If you are a Cleveland resident hoping that your city will revive its curbside recycling program, don’t hold your breath. It would be surprising to see the program resurrected by the end of this year (2021), if at all. Right now, things do not look too good.
Cleveland had a curbside recycling program until April 2020. That’s when their existing contract expired. In the 12+ months since, Cleveland has attempted to solicit new bids. They have received but one. Had they accepted that bid, the city’s costs for recycling would have risen by some $6 million.
What Happened to Making Money?
This writer is old enough to remember when the initial push for recycling plastics was launched in the 1970s. Way back then, we were told that recycling would save the planet. Recycling proponents only saw and talked about the good points. For example, they promised cities would actually make money by selling recycled products.
At the time, the thinking was that companies would buy recycled materials because that was the right thing to do. It was also assumed that such materials would be cheaper than their virgin counterparts. It turns out that proponents were wrong on both counts.

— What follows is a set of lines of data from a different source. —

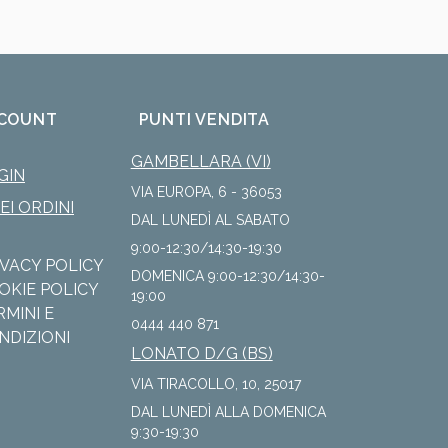
COUNT
PUNTI VENDITA
GAMBELLARA (VI)
GIN
VIA EUROPA, 6 - 36053
IEI ORDINI
DAL LUNEDÌ AL SABATO
9:00-12:30/14:30-19:30
IVACY POLICY
DOMENICA 9:00-12:30/14:30-
OKIE POLICY
19:00
RMINI E
0444 440 871
NDIZIONI
LONATO D/G (BS)
VIA TIRACOLLO, 10, 25017
DAL LUNEDÌ ALLA DOMENICA
9:30-19:30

Businesses exist, first and foremost, to make money. This sometimes creates a conundrum when deciding what constitutes the ‘right thing to do’. Is it right to spend more money on recycled materials and risk company health – which could eventually lead to downsizing and layoffs – or is it better to keep costs as low as possible so as to keep people employed and contributing to the local economy?
As far as recycled products being cheaper, they just aren’t. Recycling is a laborious and time-consuming process. It costs money. Companies are going to buy cheaper virgin plastic before they invest in more expensive recycled material.
What Happened in Cleveland?
Knowing what we know about curbside recycling programs, Cleveland’s experience should not be all that surprising. What happened there is just a reflection of the market as a whole. In the simplest possible terms, the market for recycled products has collapsed. That is it in a nutshell.
If Cleveland wants to recycle #1 and #7 plastics, for example, they have to be able to sell those plastics to someone. No buyers ultimately mean the material goes to a landfill. The problem Cleveland is facing is the same problem every other municipality is up against – no one wants to buy their plastics.
We have gotten so good at manufacturing virgin plastic that we can do it very cheaply. Brand-new plastic is less expensive than recycled plastic. More importantly, virgin plastic has all of its integrity still intact. Recycled products have lost some of that integrity. So buying it is akin to spending more for an inferior product.
Recycling a Losing Proposition
At the end of the day, recycling is a losing proposition. It is a loser in the sense that it is hard to make money doing so, at least where consumer plastics are concerned. Commercial plastic recycling is big business dominated by companies like Tennessee-based Seraphim Plastics. But Seraphim doesn’t deal in consumer plastics because there’s no money in it.
Recycling is also a loser in the sense that all recycled products are inferior. You cannot recycle without losing quality or integrity. It is a basic law of physics. As such, prices have to reflect lower quality recyclables. If they don’t, good luck selling recycled products.
In Cleveland, the city council is hopeful that curbside recycling will be revived. The mayor’s office isn’t so optimistic. Residents will just have to wait to see how it all turns out.